*Exercise brief:* Note each line in the data holding the string "czytniki" and report it.

*Data to process:*
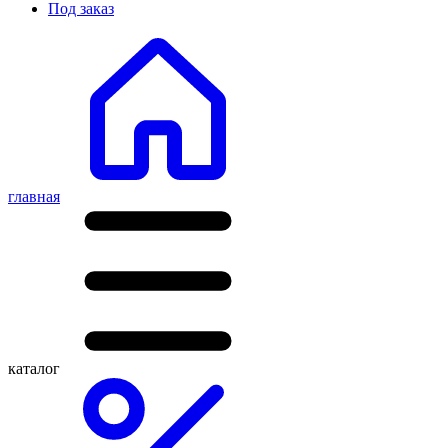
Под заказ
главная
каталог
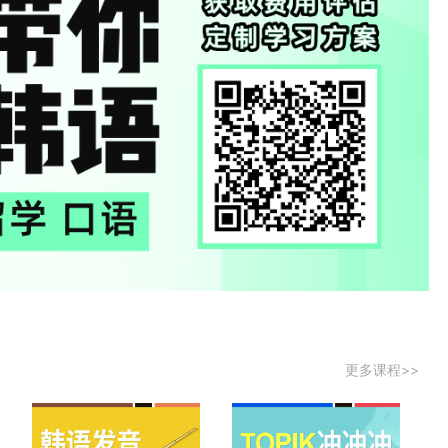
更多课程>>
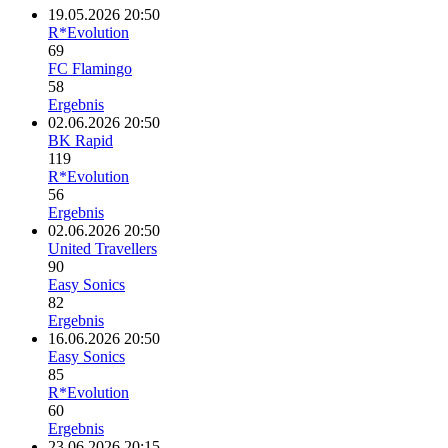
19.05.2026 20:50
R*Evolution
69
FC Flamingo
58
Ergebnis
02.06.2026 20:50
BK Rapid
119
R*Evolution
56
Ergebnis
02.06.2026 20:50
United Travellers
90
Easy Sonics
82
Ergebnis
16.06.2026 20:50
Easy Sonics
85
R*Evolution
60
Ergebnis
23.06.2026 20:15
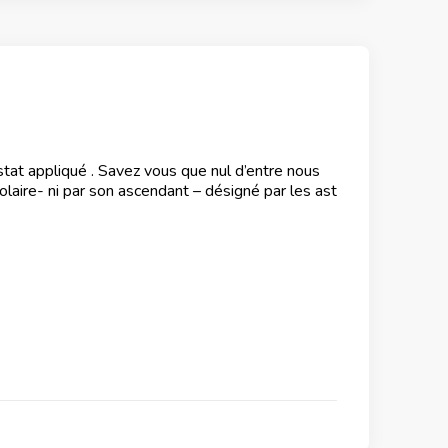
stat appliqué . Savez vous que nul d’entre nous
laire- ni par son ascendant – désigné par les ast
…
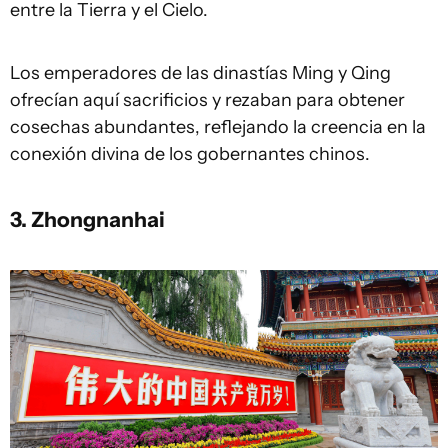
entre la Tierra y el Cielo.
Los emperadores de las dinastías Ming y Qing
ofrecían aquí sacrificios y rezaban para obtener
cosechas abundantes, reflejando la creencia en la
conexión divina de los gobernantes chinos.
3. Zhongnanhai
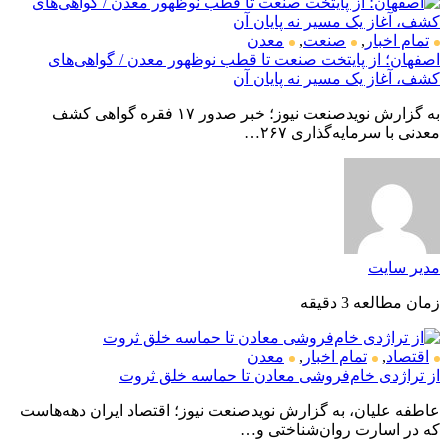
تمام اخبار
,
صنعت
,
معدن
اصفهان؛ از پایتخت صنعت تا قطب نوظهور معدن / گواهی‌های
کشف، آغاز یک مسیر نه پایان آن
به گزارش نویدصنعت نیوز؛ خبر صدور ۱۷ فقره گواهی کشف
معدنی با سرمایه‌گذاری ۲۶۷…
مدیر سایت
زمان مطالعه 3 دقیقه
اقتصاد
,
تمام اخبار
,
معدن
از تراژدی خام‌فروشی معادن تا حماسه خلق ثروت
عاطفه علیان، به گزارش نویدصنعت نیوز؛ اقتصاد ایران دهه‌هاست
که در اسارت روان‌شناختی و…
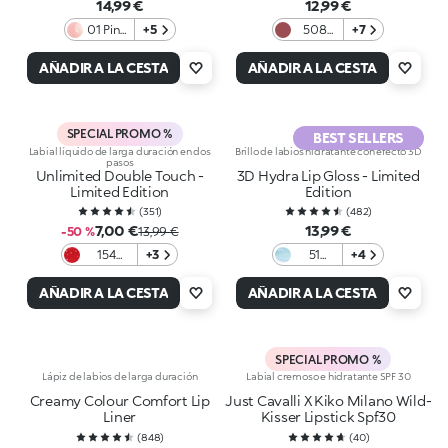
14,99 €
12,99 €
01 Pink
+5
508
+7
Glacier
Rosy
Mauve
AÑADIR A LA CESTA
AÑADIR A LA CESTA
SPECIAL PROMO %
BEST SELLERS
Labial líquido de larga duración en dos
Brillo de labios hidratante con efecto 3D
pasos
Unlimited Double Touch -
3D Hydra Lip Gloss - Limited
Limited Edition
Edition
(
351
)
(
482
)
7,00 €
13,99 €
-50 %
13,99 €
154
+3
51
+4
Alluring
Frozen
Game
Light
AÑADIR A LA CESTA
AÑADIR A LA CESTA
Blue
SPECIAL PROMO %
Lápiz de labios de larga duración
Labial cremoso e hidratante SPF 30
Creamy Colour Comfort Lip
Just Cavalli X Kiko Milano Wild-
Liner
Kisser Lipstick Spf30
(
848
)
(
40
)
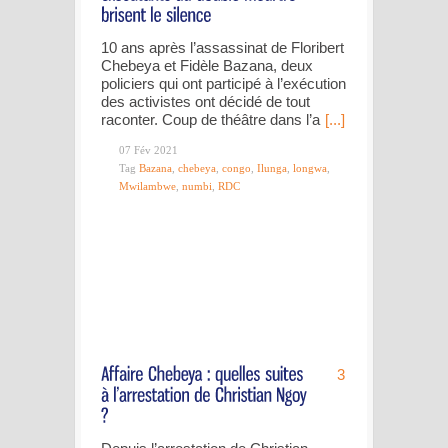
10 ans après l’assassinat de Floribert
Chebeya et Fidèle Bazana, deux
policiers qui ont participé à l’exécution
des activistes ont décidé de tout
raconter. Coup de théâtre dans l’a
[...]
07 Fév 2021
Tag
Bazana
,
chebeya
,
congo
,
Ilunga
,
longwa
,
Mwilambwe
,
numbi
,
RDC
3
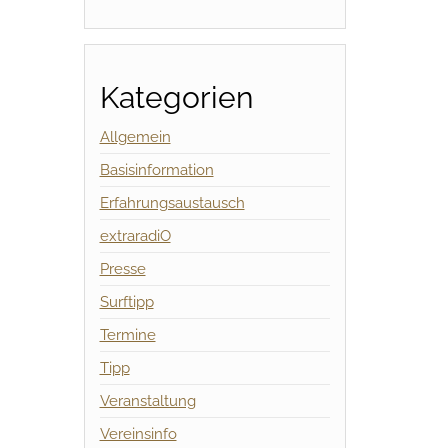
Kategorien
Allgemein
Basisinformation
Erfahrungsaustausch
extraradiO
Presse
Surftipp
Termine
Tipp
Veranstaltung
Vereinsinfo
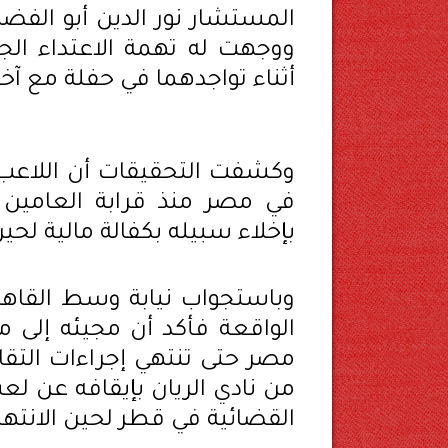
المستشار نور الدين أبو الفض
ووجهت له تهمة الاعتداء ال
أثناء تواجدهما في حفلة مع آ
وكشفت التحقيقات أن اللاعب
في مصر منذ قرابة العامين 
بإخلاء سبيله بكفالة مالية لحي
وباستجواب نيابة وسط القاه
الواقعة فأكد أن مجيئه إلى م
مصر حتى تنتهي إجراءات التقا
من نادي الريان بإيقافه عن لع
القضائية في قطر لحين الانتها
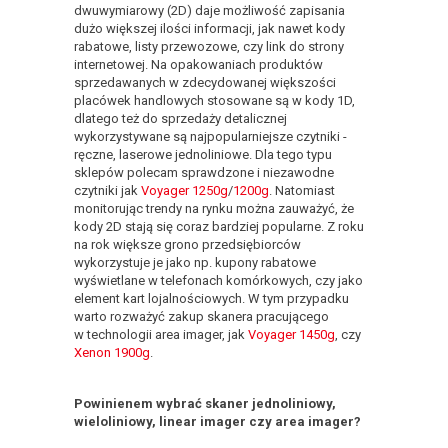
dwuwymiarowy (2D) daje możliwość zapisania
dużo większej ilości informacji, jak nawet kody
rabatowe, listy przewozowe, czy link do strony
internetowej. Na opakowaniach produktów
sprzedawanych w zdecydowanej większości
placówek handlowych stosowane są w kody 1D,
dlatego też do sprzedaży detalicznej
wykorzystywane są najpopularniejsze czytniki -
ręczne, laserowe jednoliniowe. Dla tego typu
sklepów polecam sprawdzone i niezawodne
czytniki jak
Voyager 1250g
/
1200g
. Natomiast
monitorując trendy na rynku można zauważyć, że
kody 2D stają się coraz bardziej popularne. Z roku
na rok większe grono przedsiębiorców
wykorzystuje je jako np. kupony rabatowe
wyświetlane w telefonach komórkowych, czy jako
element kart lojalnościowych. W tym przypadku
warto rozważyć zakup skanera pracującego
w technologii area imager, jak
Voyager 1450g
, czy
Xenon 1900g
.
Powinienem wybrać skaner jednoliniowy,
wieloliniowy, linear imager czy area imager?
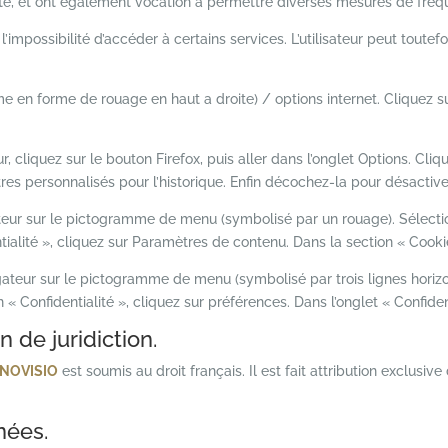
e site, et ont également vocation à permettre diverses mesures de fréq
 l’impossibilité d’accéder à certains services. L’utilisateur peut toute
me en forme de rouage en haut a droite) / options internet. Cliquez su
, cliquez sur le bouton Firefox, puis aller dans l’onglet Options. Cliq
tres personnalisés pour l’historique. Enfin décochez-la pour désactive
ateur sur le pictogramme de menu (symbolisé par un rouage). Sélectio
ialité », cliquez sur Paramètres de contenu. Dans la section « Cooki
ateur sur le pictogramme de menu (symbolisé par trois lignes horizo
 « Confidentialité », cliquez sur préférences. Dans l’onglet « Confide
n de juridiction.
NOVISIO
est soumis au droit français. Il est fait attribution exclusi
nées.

---

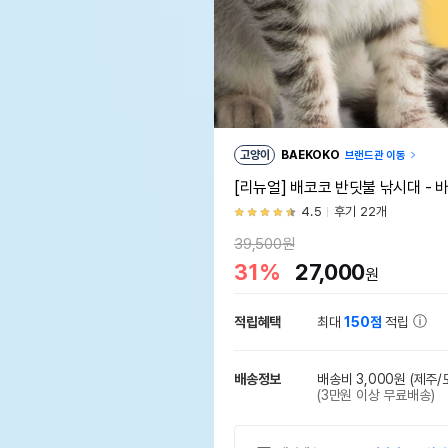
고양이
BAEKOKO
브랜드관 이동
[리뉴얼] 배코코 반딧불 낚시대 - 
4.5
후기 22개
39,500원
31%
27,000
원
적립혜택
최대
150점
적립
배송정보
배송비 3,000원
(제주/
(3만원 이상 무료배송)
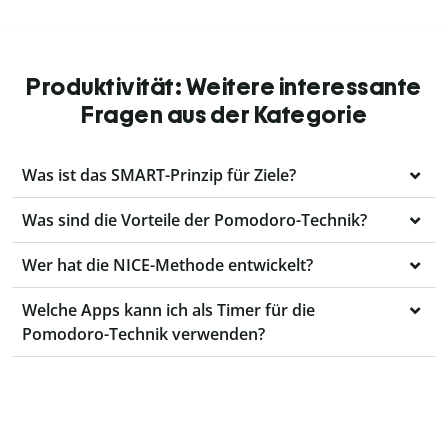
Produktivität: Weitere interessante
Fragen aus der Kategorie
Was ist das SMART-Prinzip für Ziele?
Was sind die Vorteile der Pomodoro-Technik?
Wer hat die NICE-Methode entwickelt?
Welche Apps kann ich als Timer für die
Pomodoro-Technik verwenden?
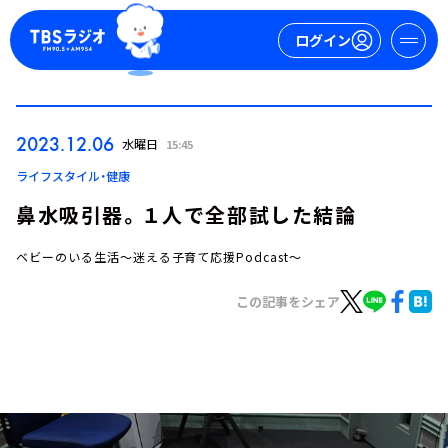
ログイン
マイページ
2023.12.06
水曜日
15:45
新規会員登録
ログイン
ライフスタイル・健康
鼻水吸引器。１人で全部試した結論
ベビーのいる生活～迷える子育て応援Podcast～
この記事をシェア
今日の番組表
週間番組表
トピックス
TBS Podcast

==

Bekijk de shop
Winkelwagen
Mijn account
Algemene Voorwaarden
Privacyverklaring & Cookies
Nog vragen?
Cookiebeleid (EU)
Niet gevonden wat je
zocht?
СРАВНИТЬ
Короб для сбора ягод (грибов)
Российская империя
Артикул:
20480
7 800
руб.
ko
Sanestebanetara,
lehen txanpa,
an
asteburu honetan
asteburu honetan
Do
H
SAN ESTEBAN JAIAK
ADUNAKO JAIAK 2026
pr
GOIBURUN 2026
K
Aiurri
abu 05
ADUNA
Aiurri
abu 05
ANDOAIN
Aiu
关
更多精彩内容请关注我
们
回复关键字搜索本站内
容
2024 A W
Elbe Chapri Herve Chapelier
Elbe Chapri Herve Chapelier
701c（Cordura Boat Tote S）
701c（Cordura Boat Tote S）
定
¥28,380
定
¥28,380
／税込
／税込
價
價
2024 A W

*Task response:*
wykorzystywane są najpopularniejsze czytniki -
czytniki jak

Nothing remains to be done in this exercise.